Let A,B be events in a sample space. you are given the following probabilities:
P(A)=0.8, P(B|A)=0.3, P(B|A^c)=0.8
Find:
1) P(B)
2) P(A|B)
3) P(A^c|B^c)
In the following, A' will be used in place of Ac for ease of typography.
(1) since A and A' are partitions of A, we can apply the law of total probability
P(B)=P(B|A)*P(A)+P(B|A')*P(A')
(2) Use Bayes Theorem
P(A|B)
=P(A∩B)/P(B) ... def of cond. prob
=P(B∩A)/P(B) ... commutativity
=[P(B|A)*P(A)]/P(B) ... def of cond. prob
(3) We need to use
P(A'∩B')=1-P(A∪B) ... complement
and
P(A∪B)=P(A)+P(B)-P(A∩B) ... prob. of union of sets
P(A'|B')
=P(A'∩B')/P(B') .. def of cond.prob
=(1-P(A∪B))/(1-P(B)) ... compl
=(1-P(B∪A))/(1-P(B)) ... commutativity
=[1-(P(A)+P(B)-P(A∩B)]/(1-P(B)) ... union of sets
=[1-(P(A)+P(B)-P(B∩A)]/(1-P(B)) ... commutativity
=[1-(P(A)+P(B)-P(B|A)*P(A)]/(1-P(B)) ... def. of cond. prob.
Please check and understand every line. Post if you have questions.

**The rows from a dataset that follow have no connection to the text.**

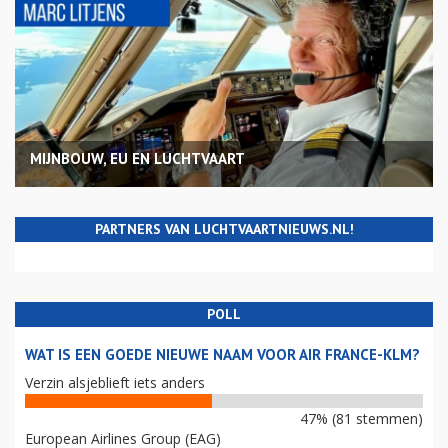
MIJNBOUW, EU EN LUCHTVAART
PARTNERS VAN LUCHTVAARTNIEUWS.NL!
POLL
WAT IS EEN GOEDE NIEUWE NAAM VOOR AIR FRANCE-KLM?
Verzin alsjeblieft iets anders
47% (81 stemmen)
European Airlines Group (EAG)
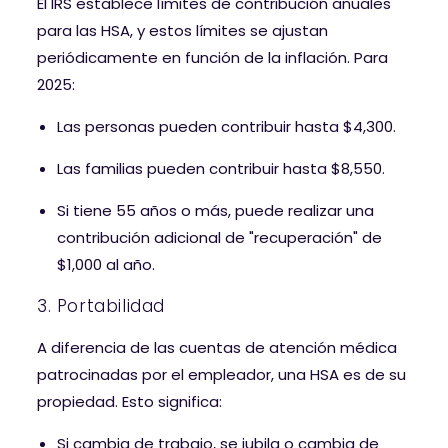
El IRS establece límites de contribución anuales
para las HSA, y estos límites se ajustan
periódicamente en función de la inflación. Para
2025:
Las personas pueden contribuir hasta $4,300.
Las familias pueden contribuir hasta $8,550.
Si tiene 55 años o más, puede realizar una
contribución adicional de "recuperación" de
$1,000 al año.
3. Portabilidad
A diferencia de las cuentas de atención médica
patrocinadas por el empleador, una HSA es de su
propiedad. Esto significa:
Si cambia de trabajo, se jubila o cambia de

To find the probabilities in this scenario, we can use conditional probability, complement rule, and the formula for joint events.
1) P(B):
We can use the law of total probability to find P(B). The law of total probability states that for any event B, we can express its probability as the sum of the probabilities of B given A and B given A complement:
P(B) = P(B|A) * P(A) + P(B|A^c) * P(A^c)
Given:
P(A) = 0.8
P(B|A) = 0.3
P(B|A^c) = 0.8
Substituting these values into the formula:
P(B) = 0.3 * 0.8 + 0.8 * (1 - 0.8)
Simplifying the expression:
P(B) = 0.24 + 0.16
P(B) = 0.4
Therefore, P(B) is equal to 0.4.
2) P(A|B):
We can use Bayes' theorem to find P(A|B). Bayes' theorem states that for any events A and B:
P(A|B) = (P(B|A) * P(A)) / P(B)
Given:
P(A) = 0.8
P(B|A) = 0.3
P(B) = 0.4
Substituting these values into the formula:
P(A|B) = (0.3 * 0.8) / 0.4
Simplifying the expression:
P(A|B) = 0.24 / 0.4
P(A|B) = 0.6
Therefore, P(A|B) is equal to 0.6.
3) P(A^c|B^c):
We can apply the complement rule to find P(A^c|B^c). The complement rule states that for any event A:
P(A) + P(A^c) = 1
Given:
P(A) = 0.8
Rearranging the equation:
P(A^c) = 1 - P(A)
Substituting the given value:
P(A^c) = 1 - 0.8
P(A^c) = 0.2
Since A^c and B^c are complements, we can write P(A^c|B^c) as P(B^c|A^c) using Bayes' theorem:
P(A^c|B^c) = (P(B^c|A^c) * P(A^c)) / P(B^c)
Given:
P(B^c|A^c) = 1 - P(B|A^c) = 1 - 0.8 = 0.2
P(A^c) = 0.2
Substituting these values into the formula:
P(A^c|B^c) = (0.2 * 0.2) / P(B^c)
To find P(B^c), we can use the complement rule similarly to how we found P(A^c). Since P(B) + P(B^c) = 1, we have:
P(B^c) = 1 - P(B)
Given:
P(B) = 0.4
Substituting this value into the formula:
P(A^c|B^c) = (0.2 * 0.2) / (1 - 0.4)
Simplifying the expression:
P(A^c|B^c) = 0.04 / 0.6
P(A^c|B^c) = 0.067
Therefore, P(A^c|B^c) is approximately equal to 0.067.